Question

How to solve for x and y if the equations are: `(5/(x+y))-(2/(x-y))+1=0` and `(15/(x+y))+(7/(x-y))-10=0` ?

Answer 1

`x=3` and `y=2`

Explanation:

I'll use Gabriel Cramer's method to solve the system of equations.

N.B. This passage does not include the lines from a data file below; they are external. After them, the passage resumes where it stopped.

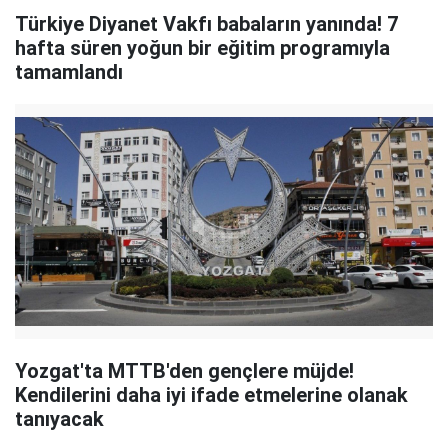
Türkiye Diyanet Vakfı babaların yanında! 7
hafta süren yoğun bir eğitim programıyla
tamamlandı
Yozgat'ta MTTB'den gençlere müjde!
Kendilerini daha iyi ifade etmelerine olanak
tanıyacak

First of all, let `x+y=p` and `x-y=q`

Then the first equation is equal to

`5/p-2/q+1=0`

or, `5/p-2/q=-1`

LET `a_1=5`, `b_1=-2`, `c_1=-1`

Also the second equation is equal to

`15/p+7/q-10=0`

or, `15/p+7/q=10`

LET `a_2=15`, `b_2=7`, `c_2=10`

Now we have,

`Delta=|(a_1,b_1),(a_2,b_2)|=|(5,-2),(15,7)|=7*5-(-2)**15`

`=35+30=65`

Also,

`Delta_1=|(c_1,b_1),(c_2,b_2)|=|(-1,-2),(10,7)|=-1*7-(-2)*10`

`=20-7=13`

Similarly, `Delta_2=|(a_1,c_1),(a_2,c_2)|=|(5,-1),(15,10)|=10*50-(-1)*15`

`=50+15=65`

According to Cramer's rule

`1/p=Delta_1/Delta`

or, `p=Delta/Delta_1=65/13=5`

Similarly , `1/q=Delta_2/Delta`

or `q=Delta/Delta_2=65/65=1`

Putting `p= x+y` and `q= x-y` we have

`x+y=5`....equation(1)

and `x-y=1`.....equation(2)

From equation(1) we have,

`x=5-y`....equation...(3)

Putting the value of `x` from e`qn(3)` to `eqn(2)` we get

`5-y-y=1`

`2y=4`

`y=2`

Putting the value of `y` in `eqn(3)` we get
`x=5-y=5-2=3`

So the value `x` is `3` and `y` is `2`.